EXERCISE DATA.
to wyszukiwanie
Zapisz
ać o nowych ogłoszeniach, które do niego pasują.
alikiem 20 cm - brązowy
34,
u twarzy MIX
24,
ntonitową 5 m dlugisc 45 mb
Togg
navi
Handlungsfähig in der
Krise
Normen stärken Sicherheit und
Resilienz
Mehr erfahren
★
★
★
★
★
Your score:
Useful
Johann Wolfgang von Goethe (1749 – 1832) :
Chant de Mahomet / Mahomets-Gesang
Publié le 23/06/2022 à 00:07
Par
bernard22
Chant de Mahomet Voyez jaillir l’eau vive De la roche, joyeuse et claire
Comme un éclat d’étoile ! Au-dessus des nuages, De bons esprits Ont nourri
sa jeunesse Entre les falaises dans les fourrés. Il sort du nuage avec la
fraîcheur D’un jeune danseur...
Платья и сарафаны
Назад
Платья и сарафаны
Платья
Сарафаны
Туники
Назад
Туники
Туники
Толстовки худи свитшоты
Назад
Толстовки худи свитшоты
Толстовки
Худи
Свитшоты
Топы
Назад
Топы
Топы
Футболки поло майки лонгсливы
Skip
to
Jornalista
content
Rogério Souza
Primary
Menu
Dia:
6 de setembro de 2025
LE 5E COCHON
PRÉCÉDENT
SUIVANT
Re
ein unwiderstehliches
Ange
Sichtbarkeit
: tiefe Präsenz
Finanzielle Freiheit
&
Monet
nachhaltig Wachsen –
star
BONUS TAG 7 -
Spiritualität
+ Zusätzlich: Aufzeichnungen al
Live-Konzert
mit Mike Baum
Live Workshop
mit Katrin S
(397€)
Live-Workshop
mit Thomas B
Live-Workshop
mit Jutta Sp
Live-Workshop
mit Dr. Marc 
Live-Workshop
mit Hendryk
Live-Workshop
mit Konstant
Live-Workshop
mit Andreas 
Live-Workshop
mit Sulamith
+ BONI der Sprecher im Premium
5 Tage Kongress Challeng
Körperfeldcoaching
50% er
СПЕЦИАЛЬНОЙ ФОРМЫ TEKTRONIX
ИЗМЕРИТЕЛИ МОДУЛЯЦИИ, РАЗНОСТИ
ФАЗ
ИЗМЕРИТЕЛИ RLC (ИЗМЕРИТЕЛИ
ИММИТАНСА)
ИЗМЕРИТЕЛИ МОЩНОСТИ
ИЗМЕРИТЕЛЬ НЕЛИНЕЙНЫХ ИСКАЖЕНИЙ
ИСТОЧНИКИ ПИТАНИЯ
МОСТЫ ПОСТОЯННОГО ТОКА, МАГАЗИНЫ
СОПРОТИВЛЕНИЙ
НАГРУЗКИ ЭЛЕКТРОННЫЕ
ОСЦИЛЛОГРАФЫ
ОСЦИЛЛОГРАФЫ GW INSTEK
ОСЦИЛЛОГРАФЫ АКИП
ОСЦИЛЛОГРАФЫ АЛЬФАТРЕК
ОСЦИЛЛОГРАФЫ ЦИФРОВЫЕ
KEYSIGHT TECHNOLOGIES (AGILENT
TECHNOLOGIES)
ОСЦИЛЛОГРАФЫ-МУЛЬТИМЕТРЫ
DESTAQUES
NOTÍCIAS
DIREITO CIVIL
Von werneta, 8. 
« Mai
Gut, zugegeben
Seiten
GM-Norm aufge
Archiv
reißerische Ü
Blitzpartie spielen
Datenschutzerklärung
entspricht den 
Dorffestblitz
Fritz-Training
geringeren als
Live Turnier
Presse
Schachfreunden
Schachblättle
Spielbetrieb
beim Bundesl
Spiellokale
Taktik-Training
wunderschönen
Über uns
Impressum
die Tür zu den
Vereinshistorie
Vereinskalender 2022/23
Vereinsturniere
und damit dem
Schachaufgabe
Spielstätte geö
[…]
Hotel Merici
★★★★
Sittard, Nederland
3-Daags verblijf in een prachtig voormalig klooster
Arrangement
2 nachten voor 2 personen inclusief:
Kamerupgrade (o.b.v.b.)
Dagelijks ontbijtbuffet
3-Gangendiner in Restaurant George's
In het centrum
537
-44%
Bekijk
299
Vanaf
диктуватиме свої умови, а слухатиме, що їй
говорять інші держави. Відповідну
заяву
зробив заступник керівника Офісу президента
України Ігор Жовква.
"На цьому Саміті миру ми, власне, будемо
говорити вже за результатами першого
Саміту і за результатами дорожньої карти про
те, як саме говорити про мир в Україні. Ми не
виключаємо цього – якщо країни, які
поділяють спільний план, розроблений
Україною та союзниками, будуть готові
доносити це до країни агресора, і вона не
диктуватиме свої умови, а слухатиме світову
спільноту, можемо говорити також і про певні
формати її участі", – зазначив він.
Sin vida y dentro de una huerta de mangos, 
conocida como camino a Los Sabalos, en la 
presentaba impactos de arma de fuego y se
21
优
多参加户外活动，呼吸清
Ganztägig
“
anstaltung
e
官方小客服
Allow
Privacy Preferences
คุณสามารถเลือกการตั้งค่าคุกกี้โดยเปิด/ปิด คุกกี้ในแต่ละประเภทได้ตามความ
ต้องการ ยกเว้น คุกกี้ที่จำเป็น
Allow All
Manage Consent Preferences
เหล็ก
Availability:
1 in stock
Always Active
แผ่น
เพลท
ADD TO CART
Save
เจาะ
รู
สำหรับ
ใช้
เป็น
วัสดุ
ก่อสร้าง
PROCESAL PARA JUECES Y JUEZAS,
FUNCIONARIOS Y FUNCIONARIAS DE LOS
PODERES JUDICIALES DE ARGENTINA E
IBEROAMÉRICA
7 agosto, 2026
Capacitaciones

WHAT YOU HAVE TO DO. All lines above from the one holding "Johann Wolfgang von" to the one holding "sa jeunesse Entre", inclusive, are to be copied exactly; no other line is wanted.

ANSWER.
Johann Wolfgang von Goethe (1749 – 1832) :
Chant de Mahomet / Mahomets-Gesang
Publié le 23/06/2022 à 00:07
Par
bernard22
Chant de Mahomet Voyez jaillir l’eau vive De la roche, joyeuse et claire
Comme un éclat d’étoile ! Au-dessus des nuages, De bons esprits Ont nourri
sa jeunesse Entre les falaises dans les fourrés. Il sort du nuage avec la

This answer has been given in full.